As of 2014, the UK was the most attractive market for sovereign investors but has fallen off the charts to fourth place behind Germany, USA, and India as shown in this 2022 study.
US and India have emerged as the two most sought-after investment grounds for sovereign wealth funds and public pension funds in 2022, according to research conducted by Invesco, a US-based independent investment management company. As of 2014, the UK was the most attractive market for sovereign investors but has fallen off the charts to fourth place behind USA, India, and Germany, as shown in this 2022 study.
Invesco has studied ten years’ worth of proprietary data on the activities of sovereign investors for the research published on Monday.
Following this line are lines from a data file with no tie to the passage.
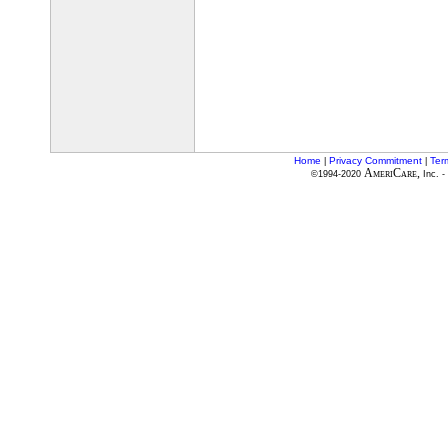
Home
Privacy Commitment
Ter
|
|
AmeriCare,
©1994-2020
Inc. -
Observations show that sovereign investors are among the world’s most influential investors, at present managing $33 trillion worth of assets, some of which have experienced a surge in allocations to private markets. Sovereign allocations to private equity, with the aim for diversification, have increased from 8% in 2013 to 22% in 2022. However, this allocation may start to slow with impending favorable fixed-income situations.
It was found that for the past ten years, average annual returns for sovereign investors have stood at 6.5%, and for sovereign wealth funds alone, the return was 10% in 2021. However, with massive global inflationary conditions and monetary policies, 2022 couldn’t hold the expanding trend.
Many countries have heralded into creating their own sovereign funds, following the vast success of the funds, especially development sovereigns. It was viewed merely as a custodian of state assets but now is conventionally owned by global investors fruiting aggressive returns.
Challenging times are ahead for sovereigns as tightened monetary policy shall result in asset prices tumbling down with long-term investors, with price retracement creating opportunities. A global leadership role is being played by sovereigns when it comes to climate change and energy transition. Middle east sovereigns are looking to focus on low-carbon solutions by investing in innovation.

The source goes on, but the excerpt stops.